Mr. Diallo said that he agreed to show Matthew Swenson his t-shirt making process after Craig Atkinson, who is also named in the suit, approached his booth last summer and asked if he would participate in his friend’s graduate thesis project.
Mr. Diallo, a relaxed and amicable 60-year-old who was born in Senegal and educated in France, handcrafts the t-shirt designs using a French curve, a tool that creates curly, looped, and elliptical patterns. Mr. Swenson filmed him for two days, said Mr. Diallo – one day at the flea market and another at his apartment on 13th Street and Avenue A.
“They did all this shooting without me being able to see anything,” he said. “Matt said to me, ‘I’ll send you things by e-mail, you should be able to open it and see.’ But I was not able to see it.”
In October, Mr. Swenson did send an e-mail with a link to a file storage site, but the video appeared to be missing.
Technology is not Mr. Diallo’s forte, he admitted. He uses a digital printer, purchased with money he saved as a construction worker, to put his designs on t-shirts, but he enlists his girlfriend to help with other things, like navigating e-mail.
When The Local attempted to access the SendSpace link that Mr. Diallo received last year, a message informed that “the file you requested is not available.” (The site has a 30-day storage limit for free accounts.) Mr. Swenson, who graduated from Tisch in May of 2011, initially said he would comment for this story but did not return subsequent phone calls and e-mails.
“I open my door to you, you were able to do your shooting,” Mr. Diallo vented, shifting into French every now and then for emphasis, “and I’m not able to get a little bit of time from you to show me what you did.”
It’s not uncommon for an N.Y.U. student to ask an East Village artist to be the subject of a class project.

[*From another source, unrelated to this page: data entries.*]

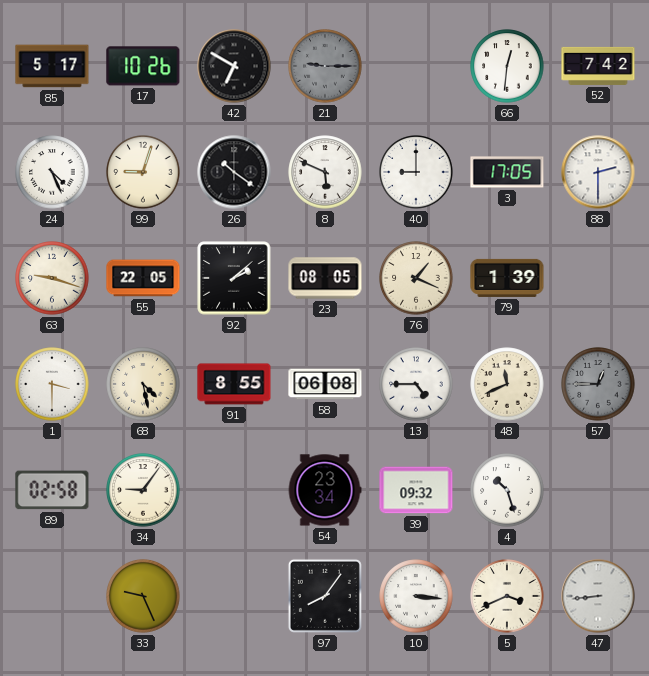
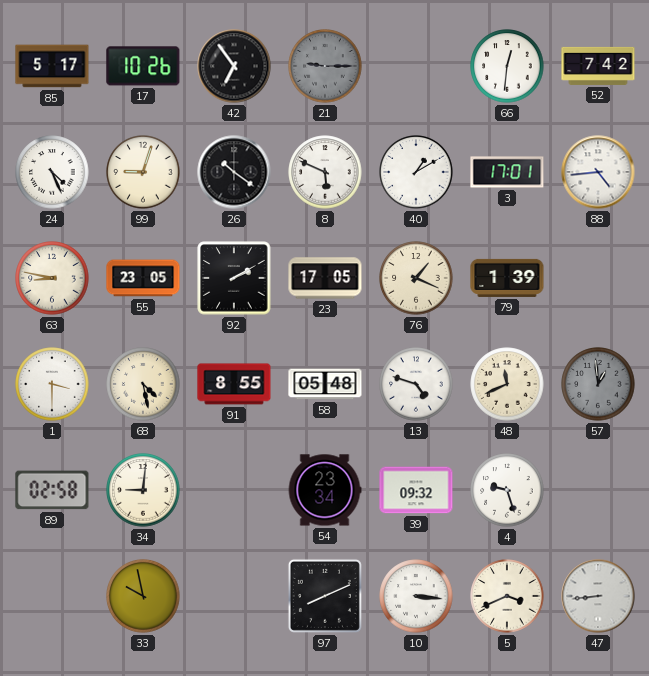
42: 6:50 -> 6:54
40: 9:00 -> 1:10
3: 17:05 -> 17:01
88: 2:30 -> 4:44
63: 9:18 -> 8:47
55: 22:05 -> 23:05
92: 2:08 -> 2:10
23: 08:05 -> 17:05
58: 06:08 -> 05:48
13: 4:45 -> 4:48
57: 12:45 -> 12:59
34: 9:06 -> 9:01
4: 10:27 -> 9:27
33: 9:26 -> 9:58
97: 8:06 -> 8:11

Generally, the relationship is symbiotic – the student gets his or her story, and the subject may, at the very least, get some promotion for his work. But some, like Mr. Diallo, might see the relationship as more parasitic.
June Cross, an associate professor at Columbia University Graduate School of Journalism and a documentary producer, said these types of situations can and do happen when generational gaps create misunderstandings between student and subject. “Very often, students who are trying to get someone to agree to be filmed, will promise the earth, the moon and the sky in that first instance,” she said, adding, “If the student finished his film, and the only issue is, the guy wanted to see it and hasn’t seen it, that just sounds more like a nuisance suit to me.”

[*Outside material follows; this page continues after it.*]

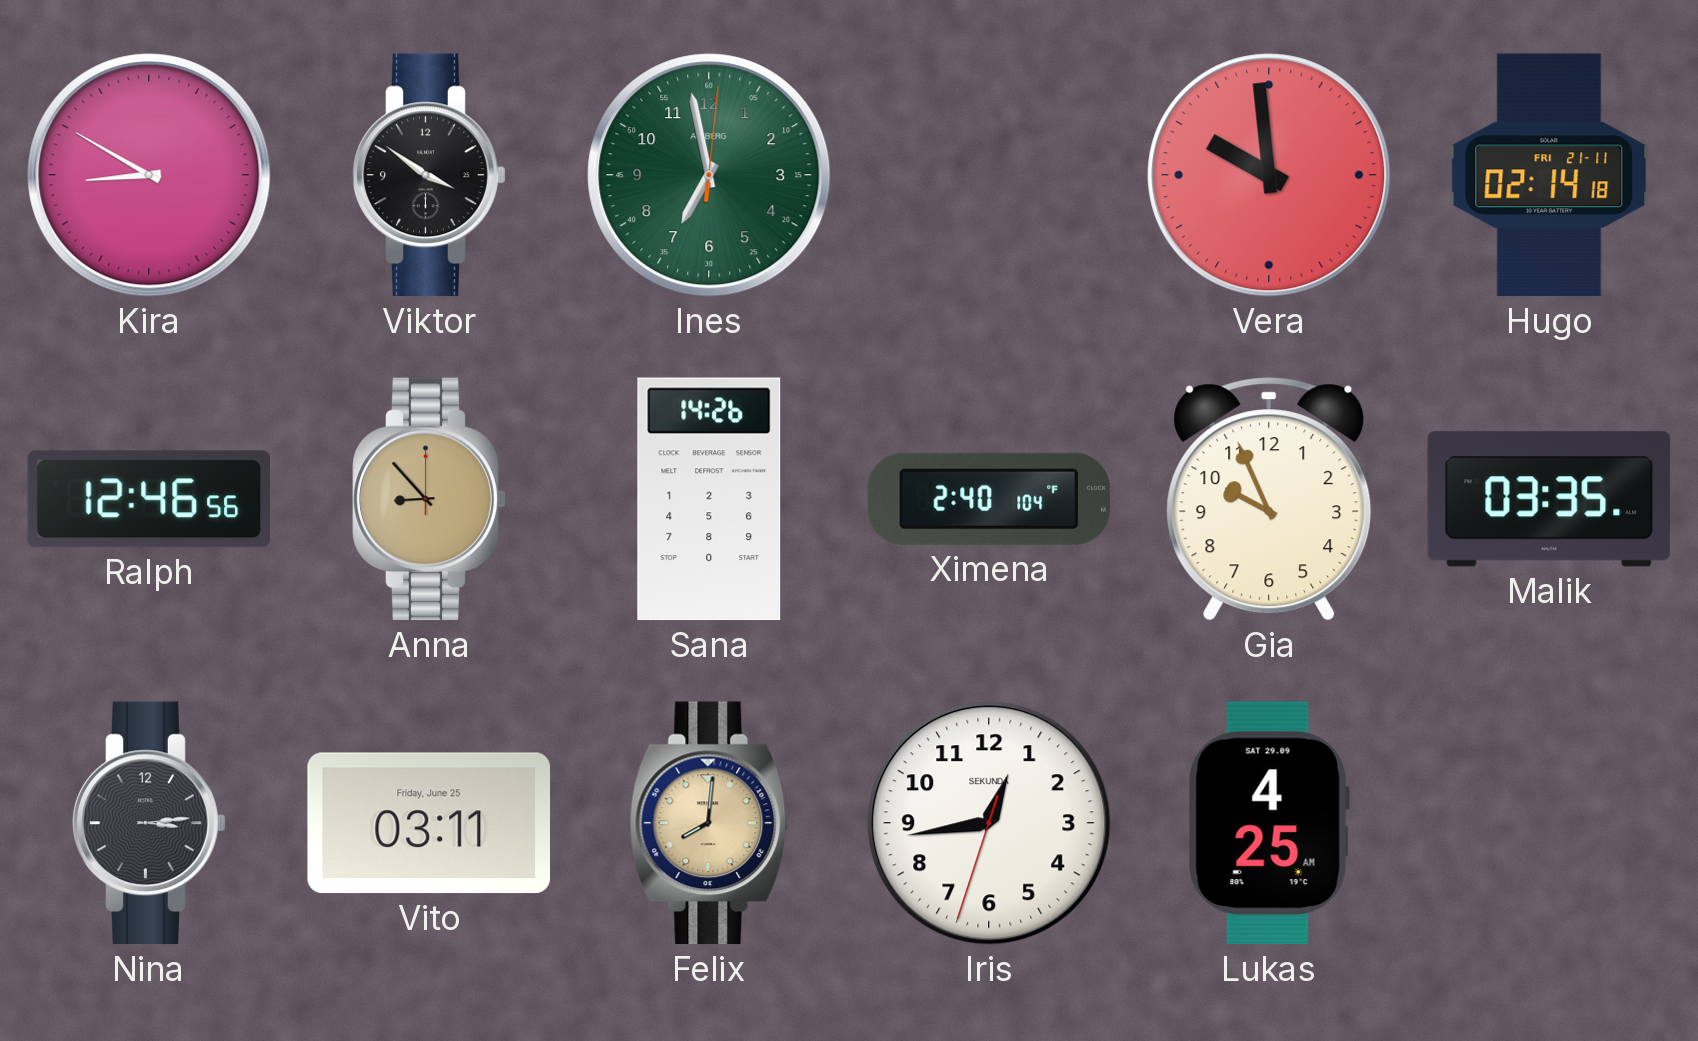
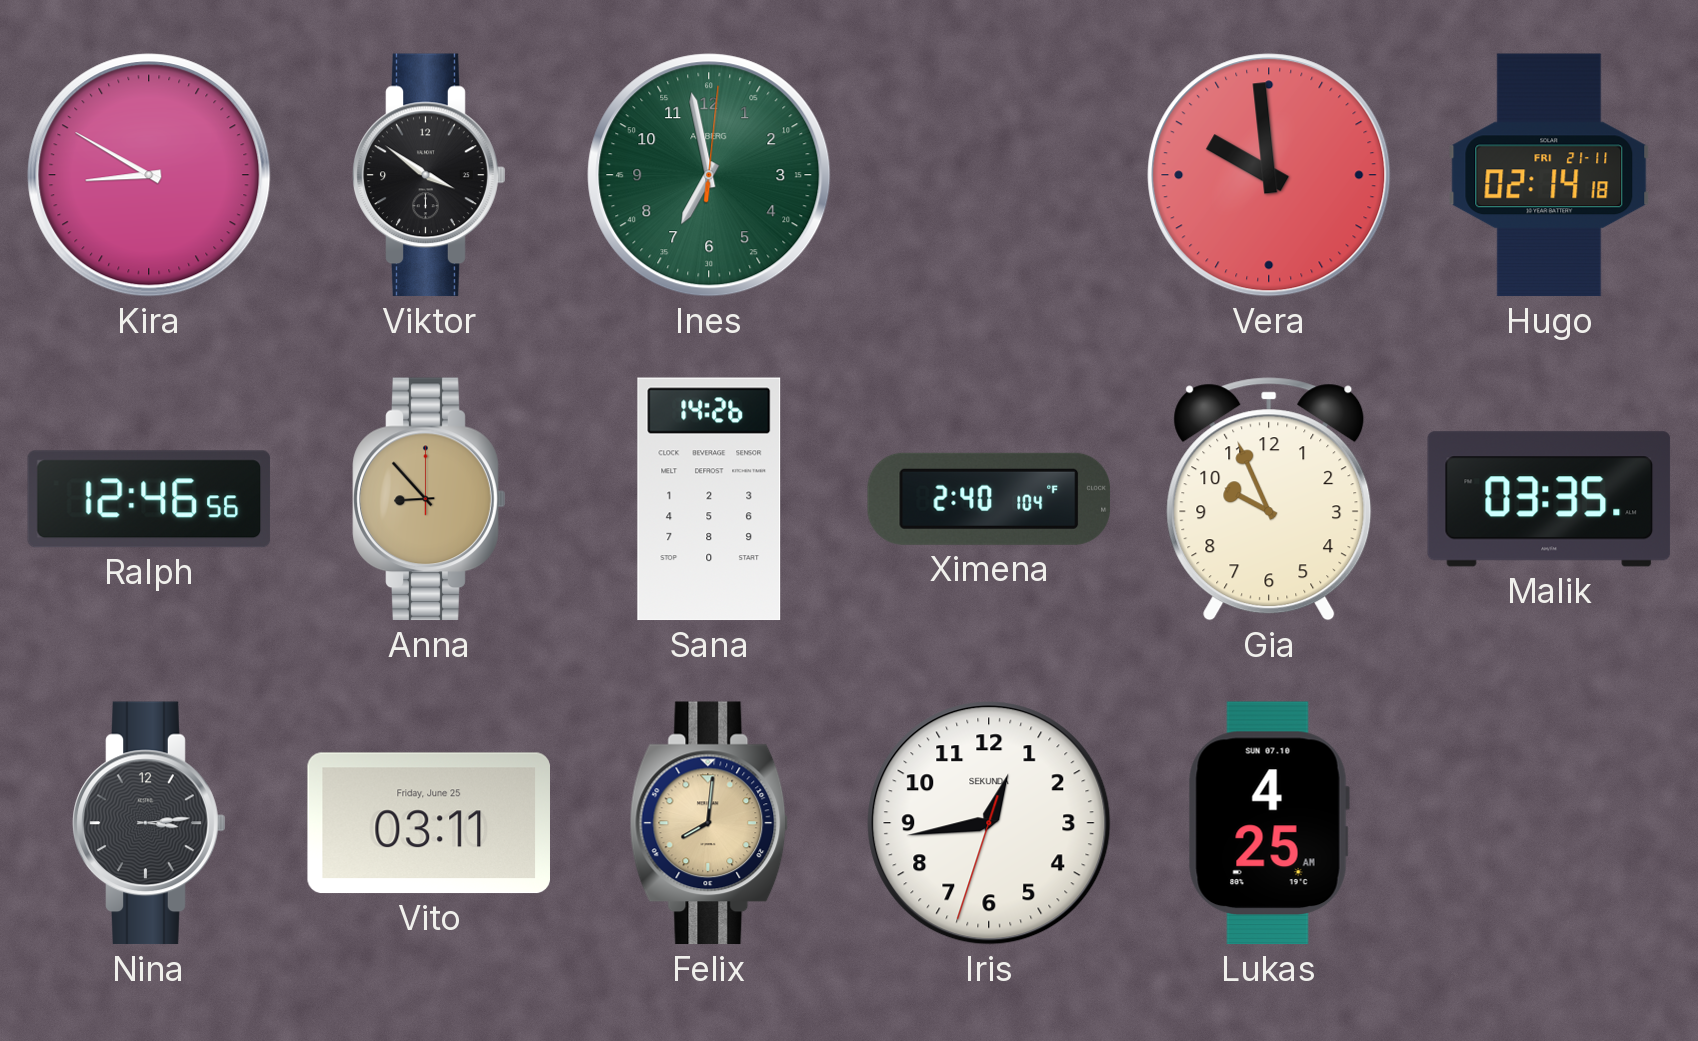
Lukas date: SAT 29.09 -> SUN 07.10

Without a signed agreement between subject and student, she said, there might be no case. “It’s a ‘he said, she said’ if there’s no release. I would call it a huge miscommunication.”
The matter is set to be heard in small claims court Nov. 1. Mr. Diallo hopes that by pursuing legal ramifications, he can correct what he sees as a transgression against him.
“A house is a temple,” he said. “If somebody opens their door to you, it’s like them showing you their underwear.”
He added, “They taught me a lesson: To be very cautious with people.”